JEFFERSON CITY — Key Missouri lawmakers say a prescription drug monitoring program that Republican Gov. Eric Greitens created through an executive order doesn't go far enough and that legislation is still needed.
At issue is the program's focus on overprescribing doctors instead of doctor-shopping patients. The St. Louis Post-Dispatch reports that Greitens' plan differs significantly from what has been debated in the Legislature and what is in place in other states and in more than 26 counties and jurisdictions across Missouri.
That's because Greitens' system won't allow doctors to see if a patient has already been prescribed an opioid before writing a new prescription. His plan is focused on analyzing prescription and dispensing data in an effort to target what he described as "pill mills" that pump out prescription drugs at "dangerous and unlawful levels."
Sen. Dave Schatz, a Sullivan Republican, said a statewide program similar to one he shepherded through the Senate this spring remains the long-term goal.
"What this tool ultimately boils down to is to allow doctors to make informed decisions when prescribing," Schatz said of his bill.
In the House, Democratic leader Gail McCann Beatty, of Kansas City, called Greitens' plan a "publicity stunt."
"House Democrats believe strongly in creating a real statewide prescription monitoring program, but the only way that can happen is if the Legislature enacts a law authorizing one.
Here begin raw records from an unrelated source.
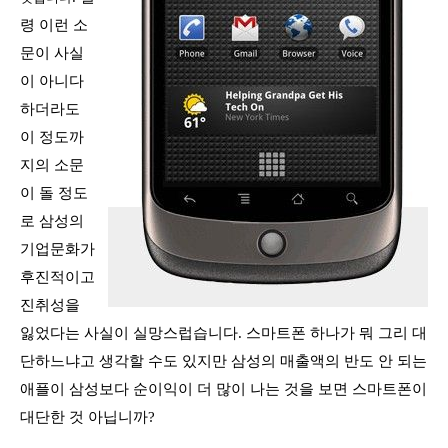
령 이런 소
문이 사실
이 아니다
하더라도
이 정도까
지의 소문
이 돌 정도
로 삼성의
기업문화가
후진적이고
진취성을
잃었다는 사실이 실망스럽습니다
.
스마트폰 하나가 뭐 그리 대
단하느냐고 생각할 수도 있지만 삼성의 매출액의 반도 안 되는
애플이 삼성보다 순이익이 더 많이 나는 것을 보면 스마트폰이
대단한 것 아닙니까
?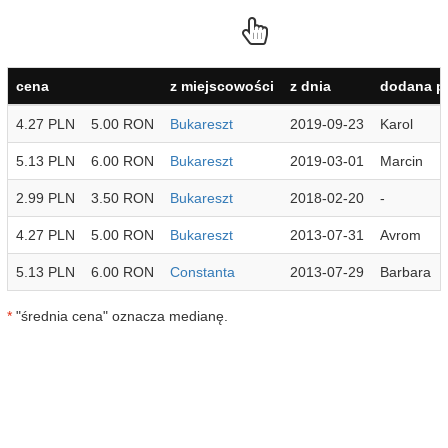
cena
z miejscowości
z dnia
dodana p
4.27 PLN
5.00 RON
Bukareszt
2019-09-23
Karol
5.13 PLN
6.00 RON
Bukareszt
2019-03-01
Marcin
2.99 PLN
3.50 RON
Bukareszt
2018-02-20
-
4.27 PLN
5.00 RON
Bukareszt
2013-07-31
Avrom
5.13 PLN
6.00 RON
Constanta
2013-07-29
Barbara
*
"średnia cena" oznacza medianę.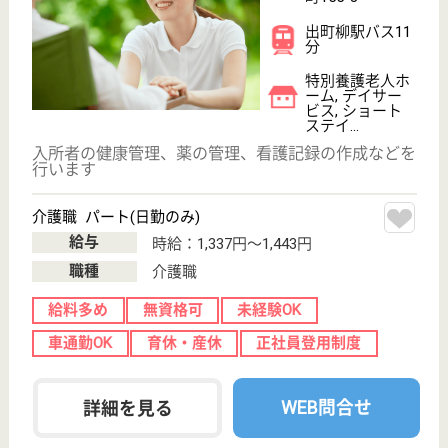
介護支援専門員 パート(日勤のみ)
給与
時給：1,500円
職種
ケアマネジャー
給料多め
育休・産休
WEB問合せ
詳細を見る
七野会 原谷こぶしの里
七野会運営の特養
京都府京都市北
区大北山長谷町
5-36
北野白梅町駅車
10分
特別養護老人ホ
If the governor sincerely wants to address the opioid crisis, then he should work to convince Republican lawmakers to support the necessary legislation," McCann Beatty said.
On Tuesday, Department of Health and Senior Services Director Randall Williams acknowledged the program is just one piece of a more comprehensive push to address the abuse of painkillers.
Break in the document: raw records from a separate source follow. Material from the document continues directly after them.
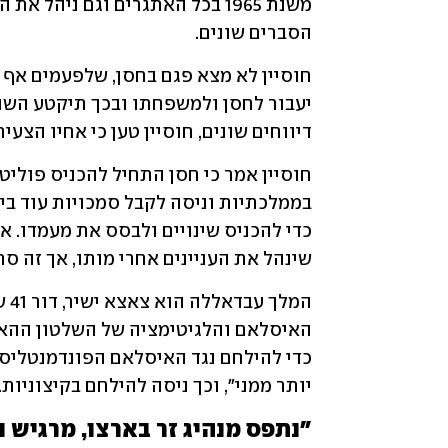
הסברים שונים. 
דיווחים שונים, חוסיין טען כי אחיו הצ
שינהל את העניינים אחרי מותו, אך זה סרב
יותר ממני", וכך ניסה להילחם בקיצוניות.
"נתפס מנהיג זר בארצו, מרגיש נ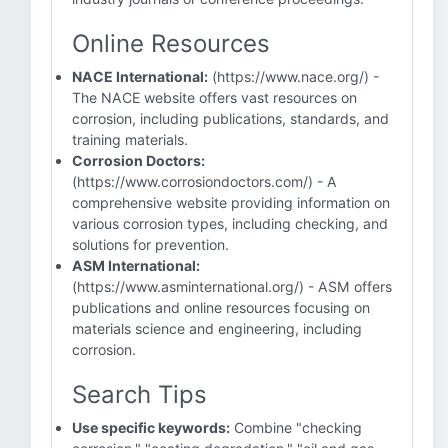
Online Resources
NACE International:
(https://www.nace.org/) -
The NACE website offers vast resources on
corrosion, including publications, standards, and
training materials.
Corrosion Doctors:
(https://www.corrosiondoctors.com/) - A
comprehensive website providing information on
various corrosion types, including checking, and
solutions for prevention.
ASM International:
(https://www.asminternational.org/) - ASM offers
publications and online resources focusing on
materials science and engineering, including
corrosion.
Search Tips
Use specific keywords:
Combine "checking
"It's a start," he said. "Obviously we need to build out."
The governor's plan drew concern from St. Louis County Executive Steve Stenger, who worried that it could affect a monitoring program he launched that is being pieced together across the state on a county level. Currently, in the absence of a statewide program, more than two dozen counties covering 58 percent of the state's population have implemented their own monitoring program. More are set to join next month.
"This is not in any way competitive with the St. Louis model," Williams said. "We think they are complementary."
Schatz said that, despite the need for a more comprehensive monitoring program, he credits the governor for shining a spotlight on the issue of opioid addiction.
"I think it continues to bring emphasis on the problem that exists," Schatz said.